God made me fast. And when I run, I feel His pleasure.
                                          Eric Liddle, Chariots of Fire

 
    In a lifetime long ago, Quigg Lawrence sat in Boys School chapel services in Memorial Hall and listened to speaker after speaker profess his personal faith.
    That’s all really nice, the 1977 Collegiate graduate thought.  They’re good guys.  I admire them for sharing their stories, spilling their guts, even.
    But I don’t need that.  No way do I need that.
    He did, though.
    More than he could ever have imagined.
    Lawrence, you see, looked fine on the outside, but inside he was struggling mightily. His home situation was -- his word -- tumultuous, and when he went to the University of Virginia with hopes of becoming a doctor, temptation, he admits, got in the way.
    “To be honest with you,” he said, “I had no perceived need until there was significant pain.
    “Then I basically said, ‘I’m done.  I can’t drive the bus.  I’m not doing a very good job of it.’”
    At about that time, a surfer friend gave him the book Basic Christianity by John Stott.
    “I read it,” Lawrence said, “and it connected the dots.
    “Before that, I knew scripture – this verse, that verse – but I didn’t know what it meant to be a Christian.
    “I just didn’t get it.  I didn’t have ears to hear.  When you’re in pain, all that gets stripped away, and it’s ‘OK, I’m listening now.’”
    Lawrence left UVA after two years, worked as a medic at the 1980 Winter Olympics, then earned a degree in emergency medicine from Central Washington University.
    As his perspective evolved and his faith intensified, he found himself called to the ministry and enrolled at the Virginia Theological Seminary, where he thrived.
    One thing led to another, challenges created opportunities, and in 1989, Lawrence arrived at the Church of the Holy Spirit in Roanoke.
    He’s operated on full throttle ever since.
    He’s dynamic, inspiring, and passionate.
    He has an intense desire to enhance the lives of those to whom he ministers.

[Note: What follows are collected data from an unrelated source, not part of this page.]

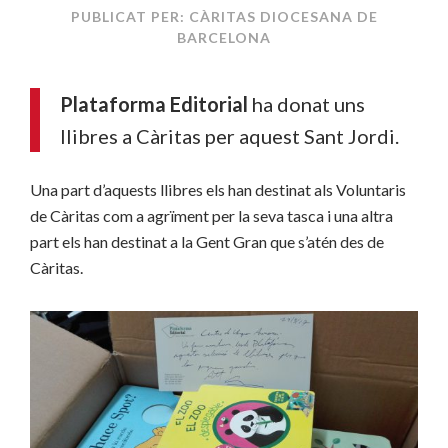
PUBLICAT PER: CÀRITAS DIOCESANA DE
BARCELONA
Plataforma Editorial
ha donat uns
llibres a Càritas per aquest Sant Jordi.
Una part d’aquests llibres els han destinat als Voluntaris
de Càritas com a agrïment per la seva tasca i una altra
part els han destinat a la Gent Gran que s’atén des de
Càritas.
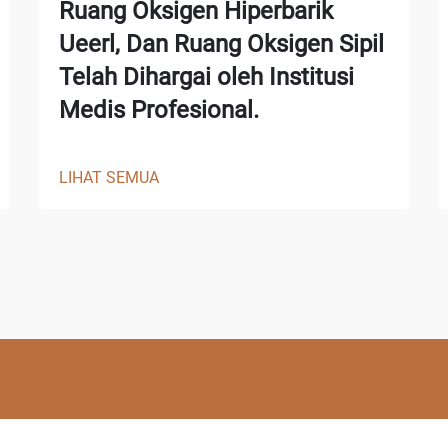
Ruang Oksigen Hiperbarik
Ueerl, Dan Ruang Oksigen Sipil
Telah Dihargai oleh Institusi
Medis Profesional.
LIHAT SEMUA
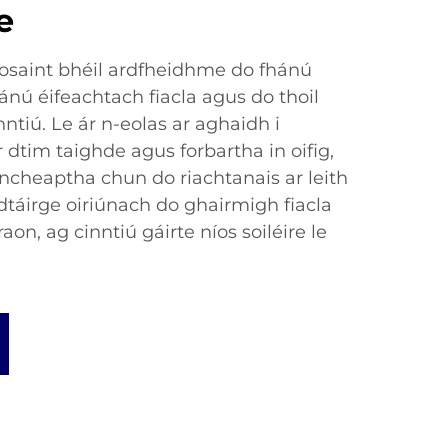
e
osaint bhéil ardfheidhme do fhánú
hánú éifeachtach fiacla agus do thoil
ntiú. Le ár n-eolas ar aghaidh i
 dtim taighde agus forbartha in oifig,
incheaptha chun do riachtanais ar leith
dtáirge oiriúnach do ghairmigh fiacla
on, ag cinntiú gáirte níos soiléire le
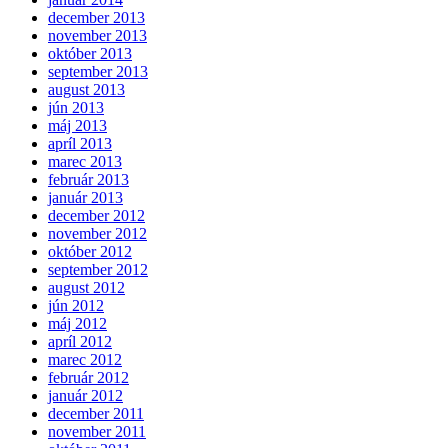
december 2013
november 2013
október 2013
september 2013
august 2013
jún 2013
máj 2013
apríl 2013
marec 2013
február 2013
január 2013
december 2012
november 2012
október 2012
september 2012
august 2012
jún 2012
máj 2012
apríl 2012
marec 2012
február 2012
január 2012
december 2011
november 2011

    At the outset, COTHS had 40 members.  Now, it has 1,500.  Average Sunday attendance is 800. Under Lawrence’s guidance, COTHS has established and fostered churches in Salem, Botetourt County, and Blacksburg.
    The Anglican church’s ministry isn’t limited to the Roanoke Valley.
    Indeed, it extends worldwide, most notably to Rwanda, where its humanitarian involvement began 15 years ago.
    “The whole time I’ve been a pastor,” Lawrence said, “I’ve been drawn to international (initiatives).
    “We focus on building churches.  In the Third World, churches are really the center of life.”
    The outreach, in Rwanda and elsewhere, includes digging wells to provide clean water, building medical clinics and schools, and creating fish farms.
    “My goal is to give (Rwandans) a hand up, not a handout,” Lawrence continued. 
    “It’s not just giving people money to buy cows.  It’s giving them the means so they can milk the cow, drink the milk, and sell the milk.
    “It’s great seeing kids who have gone from being malnourished to being healthy.
    “It’s just a huge joy.”
    Lawrence, who earned a doctorate from Gordon-Conwell Theological Seminary, has a wide and eclectic range of interests.
    He’s an accomplished photographer, an area coordinator for the US Naval Academy admission office, a bluegrass music enthusiast, and an avid outdoorsman.
    And he’s never minded getting his hands dirty, whether digging a well in Rwanda or working out in his local gym.
    He’s been widely recognized and honored for his vision, energy, strength of character, and single-minded advocacy for the struggling and downtrodden.
    In February 2013, he was consecrated as a bishop in the Province de L’Englise Anglicane au Rwanda and in the Anglican Church of North America.
    Today, in recognition of his extraordinary achievements, The Rt. Rev. Dr. R. Quigg Lawrence received Collegiate’s Distinguished Alumni Award.
    It’s another way station along his inspired personal journey, the motivation of which, in its purest sense, is to make the world a better place.
     “I’m very fired up to see people go from darkness to light,” he said.  “It’s a great joy, it’s a blessing, to see lives changed.”
               -- Weldon Bradshaw

    (Quigg Lawrence and Annette, his wife of 29 years, have three adult children: Fleet, a Naval Academy graduate and helicopter pilot, Ann Preston, a singer/songwriter in Nashville, and Mary Wynne, who works with COTHS.)